* **What is needed**
What is needed is an exact copy of the records below, with the pictures left out.

* **Data records**
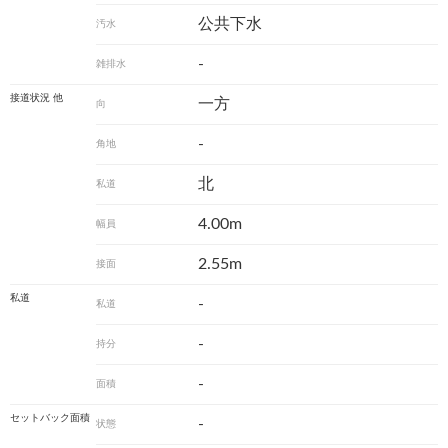
公共下水
汚水
-
雑排水
接道状況 他
一方
向
-
角地
北
私道
4.00m
幅員
2.55m
接面
私道
-
私道
-
持分
-
面積
セットバック面積
-
状態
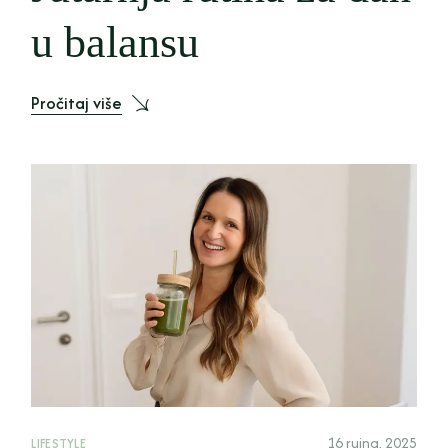
u balansu
Pročitaj više
16 rujna, 2025
LIFESTYLE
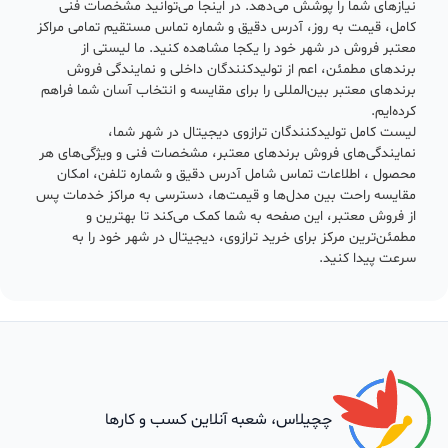
نیازهای شما را پوشش می‌دهد. در اینجا می‌توانید مشخصات فنی
کامل، قیمت به روز، آدرس دقیق و شماره تماس مستقیم تمامی مراکز
معتبر فروش در شهر خود را یکجا مشاهده کنید. ما لیستی از
برندهای مطمئن، اعم از تولیدکنندگان داخلی و نمایندگی فروش
برندهای معتبر بین‌المللی را برای مقایسه و انتخاب آسان شما فراهم
کرده‌ایم.
لیست کامل تولیدکنندگان ترازوی دیجیتال در شهر شما،
نمایندگی‌های فروش برندهای معتبر، مشخصات فنی و ویژگی‌های هر
محصول ، اطلاعات تماس شامل آدرس دقیق و شماره تلفن، امکان
مقایسه راحت بین مدل‌ها و قیمت‌ها، دسترسی به مراکز خدمات پس
از فروش معتبر، این صفحه به شما کمک می‌کند تا بهترین و
مطمئن‌ترین مرکز برای خرید ترازوی، دیجیتال در شهر خود را به
سرعت پیدا کنید.
چچیلاس، شعبه آنلاین کسب و کارها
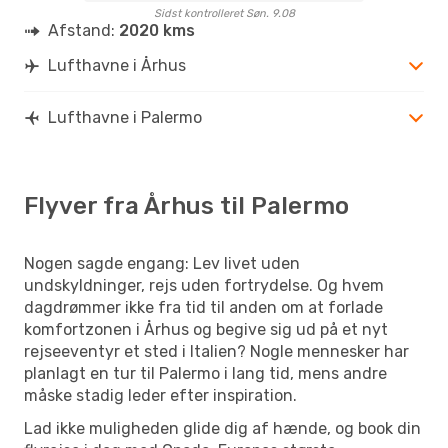
Sidst kontrolleret Søn. 9.08
Afstand:
2020 kms
Lufthavne i Århus
Lufthavne i Palermo
Flyver fra Århus til Palermo
Nogen sagde engang: Lev livet uden
undskyldninger, rejs uden fortrydelse. Og hvem
dagdrømmer ikke fra tid til anden om at forlade
komfortzonen i Århus og begive sig ud på et nyt
rejseeventyr et sted i Italien? Nogle mennesker har
planlagt en tur til Palermo i lang tid, mens andre
måske stadig leder efter inspiration.
Lad ikke muligheden glide dig af hænde, og book din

* **Response to this exercise**
公共下水
汚水
-
雑排水
接道状況 他
一方
向
-
角地
北
私道
4.00m
幅員
2.55m
接面
私道
-
私道
-
持分
-
面積
セットバック面積
-
状態
u balansu
Pročitaj više
16 rujna, 2025
LIFESTYLE
نیازهای شما را پوشش می‌دهد. در اینجا می‌توانید مشخصات فنی
کامل، قیمت به روز، آدرس دقیق و شماره تماس مستقیم تمامی مراکز
معتبر فروش در شهر خود را یکجا مشاهده کنید. ما لیستی از
برندهای مطمئن، اعم از تولیدکنندگان داخلی و نمایندگی فروش
برندهای معتبر بین‌المللی را برای مقایسه و انتخاب آسان شما فراهم
کرده‌ایم.
لیست کامل تولیدکنندگان ترازوی دیجیتال در شهر شما،
نمایندگی‌های فروش برندهای معتبر، مشخصات فنی و ویژگی‌های هر
محصول ، اطلاعات تماس شامل آدرس دقیق و شماره تلفن، امکان
مقایسه راحت بین مدل‌ها و قیمت‌ها، دسترسی به مراکز خدمات پس
از فروش معتبر، این صفحه به شما کمک می‌کند تا بهترین و
مطمئن‌ترین مرکز برای خرید ترازوی، دیجیتال در شهر خود را به
سرعت پیدا کنید.
چچیلاس، شعبه آنلاین کسب و کارها
Sidst kontrolleret Søn. 9.08
Afstand:
2020 kms
Lufthavne i Århus
Lufthavne i Palermo
Flyver fra Århus til Palermo
Nogen sagde engang: Lev livet uden
undskyldninger, rejs uden fortrydelse. Og hvem
dagdrømmer ikke fra tid til anden om at forlade
komfortzonen i Århus og begive sig ud på et nyt
rejseeventyr et sted i Italien? Nogle mennesker har
planlagt en tur til Palermo i lang tid, mens andre
måske stadig leder efter inspiration.
Lad ikke muligheden glide dig af hænde, og book din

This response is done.